= Pagno di Lapo Portigiani =

Italian sculptor

Pagno di Lapo Portigiani (1408 — 1470) was an Italian Renaissance decorative sculptor, a minor follower of Donatello who worked on numerous occasions in projects designed and supervised by Michelozzo.

==Biography==
Pagno di Lapo was born at Fiesole, near Florence.

In 1426-28 Pagno di Lapo was working as a stone-cutter in the joint shop of Donatello and Michelozzo in Pisa, during the production of the Coscia and Brancacci tombs. In 1428 he collaborated with two obscure stone-cutters on the decorative elements of the baptismal font in the Duomo of Siena, and as a garzone in Donatello's shop in connection with the resumed work on the pulpit for Prato, 1434. In Florence he was occupied between 1448 and 1451 with decorative carving executed concurrently for the Basilica of San Lorenzo and Palazzo Medici (both projects under Michelozzo again). Documents show that he was working on chapels for the Basilica of San Petronio in Bologna between 1451 and about 1469, never designated there as a scultore but as a stone-cutter or marble-worker. Nevertheless, he is credited with designing Palazzo Isolani on Piazza Santo Stefano, which was built between 1451-55.
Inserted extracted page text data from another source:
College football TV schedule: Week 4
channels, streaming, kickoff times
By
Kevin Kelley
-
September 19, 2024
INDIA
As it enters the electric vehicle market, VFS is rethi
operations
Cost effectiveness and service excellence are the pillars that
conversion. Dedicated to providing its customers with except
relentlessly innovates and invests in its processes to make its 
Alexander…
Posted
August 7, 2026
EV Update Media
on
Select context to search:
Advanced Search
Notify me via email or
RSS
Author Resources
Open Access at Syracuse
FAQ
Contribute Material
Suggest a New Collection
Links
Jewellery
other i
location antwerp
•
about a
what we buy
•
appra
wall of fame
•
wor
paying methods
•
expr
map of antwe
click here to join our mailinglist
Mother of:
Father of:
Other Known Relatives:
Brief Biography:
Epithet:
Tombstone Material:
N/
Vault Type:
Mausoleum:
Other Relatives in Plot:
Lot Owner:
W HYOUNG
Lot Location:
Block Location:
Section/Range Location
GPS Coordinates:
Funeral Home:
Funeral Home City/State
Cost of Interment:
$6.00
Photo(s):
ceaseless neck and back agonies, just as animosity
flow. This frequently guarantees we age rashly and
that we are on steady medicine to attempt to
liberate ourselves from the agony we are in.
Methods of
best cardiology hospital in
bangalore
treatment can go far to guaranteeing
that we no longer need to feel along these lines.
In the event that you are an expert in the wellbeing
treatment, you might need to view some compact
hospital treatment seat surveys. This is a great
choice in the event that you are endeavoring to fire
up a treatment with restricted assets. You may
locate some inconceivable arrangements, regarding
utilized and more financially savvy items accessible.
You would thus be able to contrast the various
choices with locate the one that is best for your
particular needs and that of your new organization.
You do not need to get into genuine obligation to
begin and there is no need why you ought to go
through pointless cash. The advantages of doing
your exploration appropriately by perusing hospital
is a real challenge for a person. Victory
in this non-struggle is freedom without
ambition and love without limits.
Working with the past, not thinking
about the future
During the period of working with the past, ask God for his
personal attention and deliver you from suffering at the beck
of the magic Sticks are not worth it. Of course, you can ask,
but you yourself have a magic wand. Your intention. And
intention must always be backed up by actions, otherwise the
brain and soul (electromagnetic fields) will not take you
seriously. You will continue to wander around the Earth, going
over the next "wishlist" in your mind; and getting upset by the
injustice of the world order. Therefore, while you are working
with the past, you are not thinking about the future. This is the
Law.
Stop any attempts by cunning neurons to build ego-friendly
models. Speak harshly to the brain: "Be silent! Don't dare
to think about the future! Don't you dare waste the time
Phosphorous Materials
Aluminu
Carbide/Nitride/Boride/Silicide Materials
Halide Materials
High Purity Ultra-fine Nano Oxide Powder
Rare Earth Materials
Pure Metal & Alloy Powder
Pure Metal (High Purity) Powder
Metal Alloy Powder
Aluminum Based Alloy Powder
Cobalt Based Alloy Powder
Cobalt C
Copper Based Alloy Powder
Basing their attributions on Giorgio Vasari, a significant number of Early Renaissance sculptures have been associated with Pagno's name since the late nineteenth century, most notably the Madonna and Child at the Museo dell'Opera del Duomo. Modern scholars, however, assign to Michelozzo other sculptures Vasari assigns to Pagno di Lapo in the same passage, which Vasari had claimed for Michelozzo in the first edition of his Lives, and more recent documentation reassigns to Pagno di Lupo a less exalted role as a sculptor of decorative stonework.

When Piero de' Medici planned to commission a marble tabernacle in the Gothic Chiesa della Santissima Annunziata, the church of the Servi di Maria, Florence, he consulted Michelozzo, who seems to have provided the design, but left the execution of its architectural enframement to Pagno di Lapo, whose inscription runs round the inside of the architrave. Vasari, in noticing the inscription in time for his revision of Le Vite, revised his attribution of other sculptures at the Santissima Annunziata, attributing to Pagno metalwork that documents actually show to have been supplied by Maso di Bartolomeo, doubtless under Michelozzo's supervision; Vasari added to his attributions the Madonna and Child relief illustrated above, which was already in the Opera del Duomo. On this slender basis early twentieth-century scholars erected an increased oeuvre for Pagno di Lapo, until in 1942 H.W. Jansen related the relief to a group of reliefs of the Madonna and Child, recognized as by the youthful Agostino di Duccio, under the influence of Luca della Robbia.

The sole surviving identifiable work by Pagno di Lapo is the inscribed tabernacle frame, which Jansen found "shows him to have been a skillful carver of ornament, but the plastic décor of the structure contains so little of true sculpture that it yields small evidence of his artistic ability." Jansen considered the possibility that the altar table from the tabernacle, now in the Museo Bardini, Florence, was also Pagno's.